The Internet of Things (IoT) becomes reality for one of the top 500 fastest growing manufacturing companies in the US.
Although there's already much to read about the Internet of Things (IoT) for manufacturing in practice realization of such projects is extremely difficult business. Mainly because there's neither a common standard for communication between machines and business information systems nor a standardized method to pull out business relevant information from these devices.
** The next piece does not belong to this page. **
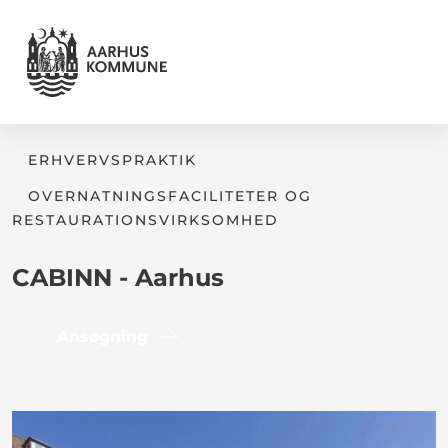
ERHVERVSPRAKTIK
OVERNATNINGSFACILITETER OG
RESTAURATIONSVIRKSOMHED
CABINN - Aarhus
Ansøgning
However, by understanding and following some fundamental principles the customer was able to link together manufacturing processes with enterprise processes and master data in a simple and reliable way. This paper describes those principles, linking them together in a coherent journey covering the goals, the terms, the tools, and the decisions that were needed to successfully integrate the shop floor with the rest of the enterprise.
QUICK FACTS
Company
Location: Naples, Florida
Industry: Life sciences
Products and services: Medical devices
Revenue: US$ 1.5 billion
Employees: 3,000
Plants covered by the solution: 2
Manufacturing devices in total: 367
Production machines: 240
CNC controlled Machines: 100
PLC controlled machines: 140
Implementation partner: inventcom
Benefits
Minimized machine integration costs by only using software based solutions
Streamlined work order performance tracking across multiple plants
Enhanced visibility, integration, and efficiency by eliminating paper-based, manual business processes
Reduced time needed to detect machine issues
Enabled web and role-based dashboards for different employees to gain the insights they need too
Challenges and Opportunities
Acquire all information needed for process improvement and enhancement of transparency of the shop floor
Align data from production resources with business processes
Enable enforcement of measures to optimize flexibility, efficiency and effectiveness of the plant floor
Deliver convincing data that enables the customer to detect bottlenecks within the production and create error analyses.